3. If WSAStartup failed (!= 0), transition to 0xC666A290 (loc_1400013A0), which contains MBA junk leading to the error message 'WSAStartup failed'.
4. If WSAStartup succeeded (== 0), transition to 0x4EFA3167 (loc_1400293EE), leading to socket creation (loc_14016552F).
5. Subsequent states track socket success (loc_1401655A7), address parsing with inet_pton (loc_1401655d5), and the connection attempt (loc_14016563B).
6. Terminating states (loc_140165680, loc_14016555D) perform closesocket and WSACleanup before returning via var_1F4.

Code generated by Claude 4.5 Haiku for comparison:

Model selection

Model selection balances response correctness, speed, and cost. The following models were tested:

  • DeepSeek v4 Flash & v4 Pro
  • Gemini 3.1 Flash & 3.1 Pro
  • Claude 4.5 Haiku & 4.6 Sonnet

Results:

Deobfuscation success (True / False)

  v4-flash v4-pro gemini-flash gemini-pro 4.5-haiku 4.6-sonnet
start T T T T T T
sub_7FF7C341BC96 T T T T T T
OLLVM F* F* T - T -

Failed to produce a result due to validation errors after 2 attempts; however, the model’s reasoning appeared to track the function’s logic correctly.

Deobfuscation time

  v4-flash v4-pro gemini-flash gemini-pro 4.5-haiku 4.6-sonnet
start - - - - - -
sub_7FF7C341BC96 1m58s 6m55s 1m20s - - -
OLLVM 1m24s 3m35s 2m10s - 3m38s -

Execution cost

  v4-flash v4-pro gemini-flash gemini-pro 4.5-haiku 4.6-sonnet
start - - - - - -
sub_7FF7C341BC96 ~$0† $0.12 $0.05 - - -
OLLVM $0.01 $0.16 $0.09 - $0.39 -

Prices tracked via OpenRouter.

† Consumption was too low to be tracked.

Future improvements

Integrating emulation-mcp as a tool available to the model would help with in-stack string decoding. The static pre-processing approach works, but it requires a separate pass and only covers patterns the preprocessor knows about. Giving the model access to an emulation engine would let it resolve arbitrary in-stack encodings at query time, without custom preprocessing for each scheme.

A dedicated math MCP would also help. LLMs are notoriously unreliable at arithmetic, which matters a lot here: resolving opaque integer predicates, verifying state-transition constants, and validating branch conditions. Offloading those computations to a reliable evaluator would reduce errors in the state-transition graph reconstruction phase and make the model’s reasoning easier to audit.

Conclusions

Current frontier LLMs can perform meaningful CFF deobfuscation on realistic inputs (decompiled pseudocode rather than LLVM-IR) at a cost and speed that makes the approach practical for routine analysis work.

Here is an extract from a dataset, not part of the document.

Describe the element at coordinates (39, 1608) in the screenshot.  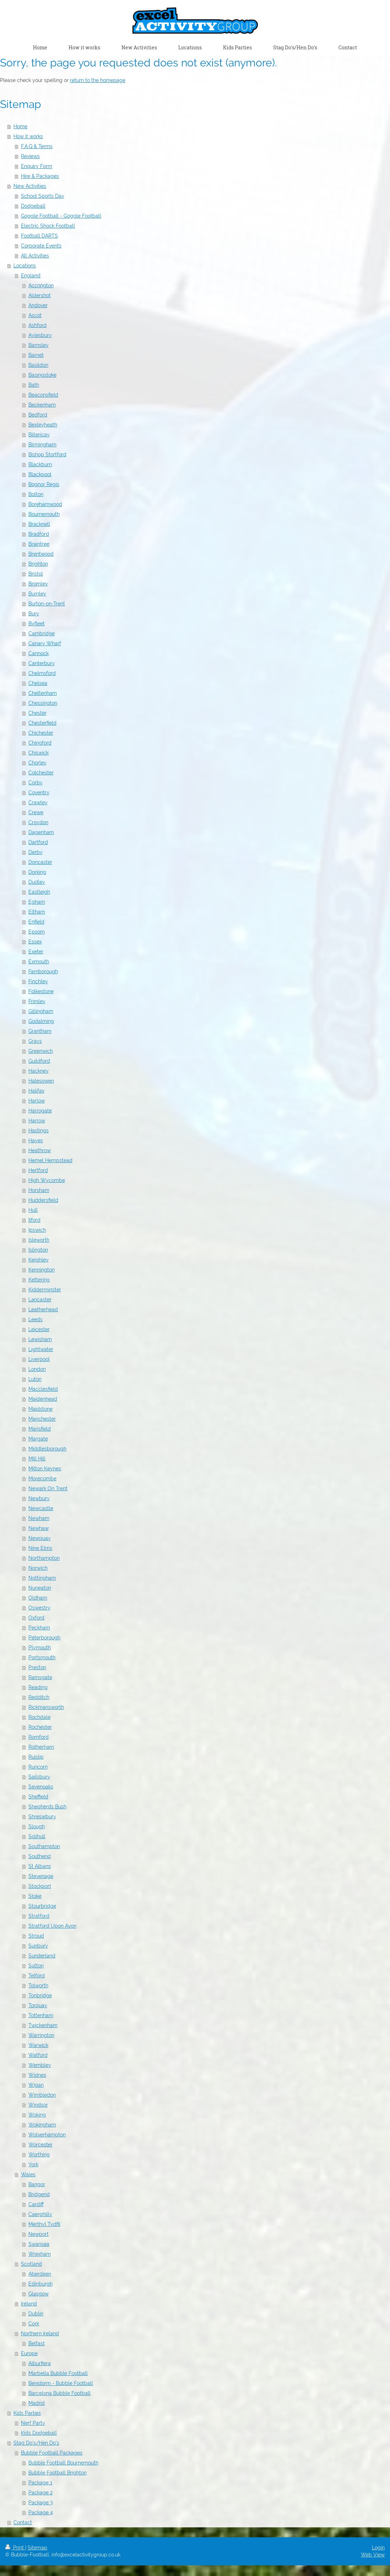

For simpler obfuscation like SquidLoader, every tested model succeeded. The OLLVM test was only run against Gemini 3.1 Flash and Claude 4.5 Haiku: once both cheaper models produced correct output, there was no compelling reason to run the pro variants and pay 3-4x more for the same result. That said, they should work fine given they already succeeded on the less complex cases. Gemini 3.1 Flash is the best pick for most tasks, with the best balance of correctness, speed, and cost across the board.

LLMs are a genuine productivity multiplier for this class of reversing task. The source code for the tooling used in this article is available on GitHub.